Henning demonstrated social play through two examples, focusing primarily on the example of the “diagram” function in perhaps the most common application of them all, Microsoft Word. Henning explained how this function allows for more play and, more importantly, adds critical rhetorical awareness of technology. Henning commented social play “mimics the way many of us learn technology,” through our interactions with other users. Finally, Henning maintained that incorporating structured social play in the computer-based writing classroom allows both students and teachers to capitalize on the opportunity to learn from each other, and this is just one definition of social networking.
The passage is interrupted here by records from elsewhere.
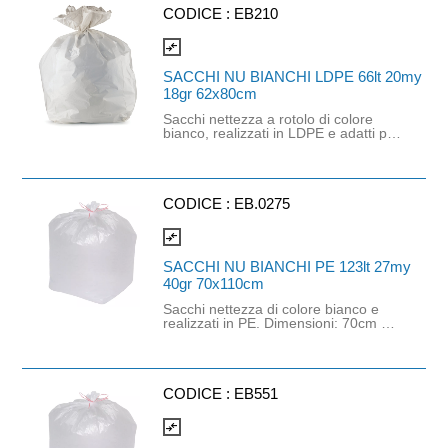
CODICE :
EB210
compare_arrows
SACCHI NU BIANCHI LDPE 66lt 20my
18gr 62x80cm
Sacchi nettezza a rotolo di colore
bianco, realizzati in LDPE e adatti per
pattumiera. Dimensioni: 62cm x
80cm. Spessore: 20 mycron.
Capacità: 66lt. Grammatura: 18gr. Da
utilizzare con cod. CC.0031 e cod.
ADO0081.
CODICE :
EB.0275
compare_arrows
SACCHI NU BIANCHI PE 123lt 27my
40gr 70x110cm
Sacchi nettezza di colore bianco e
realizzati in PE. Dimensioni: 70cm x
110cm. Spessore: 27 mycron.
Capacità: 123lt. Grammatura: 40gr.
CODICE :
EB551
compare_arrows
In “Gallery Walking and Online Talking: Tapping Technology to Create a More Engaged Writing Community in the Composition Classroom,” Marianne Zarzana focused on “gallery walking” in the computer-based composition classroom and how it helps to establish and maintain social networks. Zarzana argued, “An engaged writing community creates writing that is engaging,” and gallery walking taps technology in such a way that coerces students gently into engaging the writing process. Zarzana defined gallery walking the following way: students write on one computer and then move around the classroom from computer to computer to read and respond to each other’s work. In addition to making the claim for gallery walking as a key part of social networking pedagogy, Zarzana explored the advantages and disadvantages of this pedagogy for composition instructors and students as well as provided several examples. Reminiscent of the concept of “inkshedding,” gallery walking has provided for discourse that is authentic and meaningful, according to Zarzana.

The three presentations during this session on social networking highlighted the impact and range of social networking on writing pedagogy and the computer classroom. Further, they reaffirmed the influence of collaborative and process theory on the teaching of writing. In this sense, social networking can be seen as another technological ripple of the theories and pedagogies that have grounded writing instruction for decades.